I currently have a 1448 mod V with a 25 merc - the max hp rating is 25. Merc makes a 30hp that delivers 18.5 at the pump but that sounds like too little power. I could sell the whole thing and start over. I'm not married to brands and though I like the 1448 size but could go to 15' or 16'. I like the tiller setup and on a small boat it seems right versus a console setup. Also I don't fish rivers so being up front to see rapidly changing conditions doesn't seem as important.

I would have to buy the outfit complete as I don't have the wherewithal to modify an existing hull for a jet ski ( just two days ago on C'sL there was a 2002 Yamaha jet ski plus trailer - in good running order - for $300!). Then there's the question of a tunnel hull and I'm sure a dozen others I haven't considered.

Any insight/advice would be appreciated.


----------



## CedarRiverScooter (Sep 9, 2016)

Sounds like you could use an air boat. A jet will clog with weeds. You can get a stomp grate but you are still stopping to clear it out.


----------



## stinkfoot (Sep 9, 2016)

If your prop is choked with weed a small ob jet will be worse. Sounds like you need a paddlewheeler....


----------



## CedarRiverScooter (Sep 9, 2016)

How about a surface prop motor? I think they call them 'mudders'.


----------



## dhoganjr (Sep 9, 2016)

Jets are excellent for running shallow and getting to fishing spots props can't get to. They do not like weeds.

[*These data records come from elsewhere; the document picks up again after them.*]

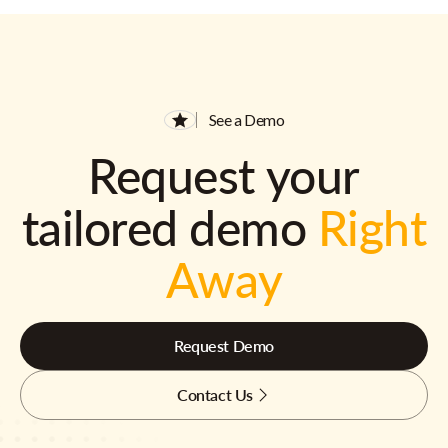
See a Demo
Request your
tailored demo
Right
Away
Request Demo
Contact Us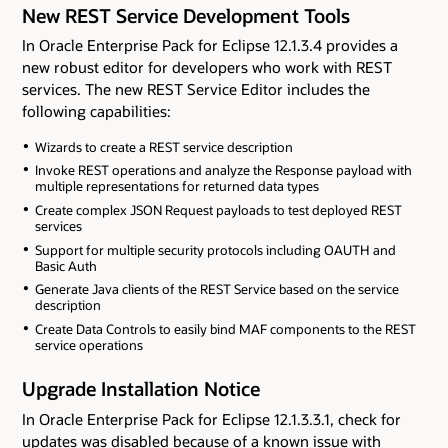
New REST Service Development Tools
In Oracle Enterprise Pack for Eclipse 12.1.3.4 provides a
new robust editor for developers who work with REST
services. The new REST Service Editor includes the
following capabilities:
Wizards to create a REST service description
Invoke REST operations and analyze the Response payload with
multiple representations for returned data types
Create complex JSON Request payloads to test deployed REST
services
Support for multiple security protocols including OAUTH and
Basic Auth
Generate Java clients of the REST Service based on the service
description
Create Data Controls to easily bind MAF components to the REST
service operations
Upgrade Installation Notice
In Oracle Enterprise Pack for Eclipse 12.1.3.3.1, check for
updates was disabled because of a known issue with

Think of it as a big vacuum, they suck up anything close to them; sticks, rocks, leaves, sand, mud, etc. Soon as it clogs you have to stop and clean the grates or it can't pump water.


----------



## JL8Jeff (Sep 10, 2016)

It depends on the situation you are using the boat in. This year, it was warm in early March and that has caused us to get a large amount of weeds and the long river grass on the Delaware River. The shallow areas with little flow are clogged up bad with the river grass on the surface. No motor is going to get through it easily so walking or polling is the best option. But areas that are flowing well enough don't have the grass on the surface so you can go through with a jet. I'm still sucking up a lot at idle speeds though. If you're in an environment where you need to slowly move around with lots of weeds on the surface and little current, the jet will clog up just like the prop will. A tunnel hull will allow you to mount the motor a little higher (maybe 1.5 to 2" higher) but you'll still suck up weeds or grass near the surface. It sounds like nothing will really help in your situation and if it ends up being a 1 year weed issue, you're probably better off keeping your current setup. I run the jet mainly because of rocks. I've floated over a few recently that I can see marks where other people have hit with their prop outboards.


----------



## bobberboy (Sep 10, 2016)

Thanks everyone. I thought about a mud motor but it's not what I really want. Maybe the weedy condition was just for the season, I guess I'll see what next year brings. In the meantime my kayaks are just the thing. It's just that I'm lazy sometimes and the motor is easy and I can move around more in the boat.


----------



## dhoganjr (Sep 11, 2016)

It is possible with an outboard jet, if you have power trim, to trim up to where the shoe is barely in the water and basically troll along at idle. It will work if the weeds are 6 or more inches under the water. If you have an area where you can take off and plane out before the weeds you can run through them if you have that much clearance too. Once you get a few in the grates though you will have to stop and clear them.


----------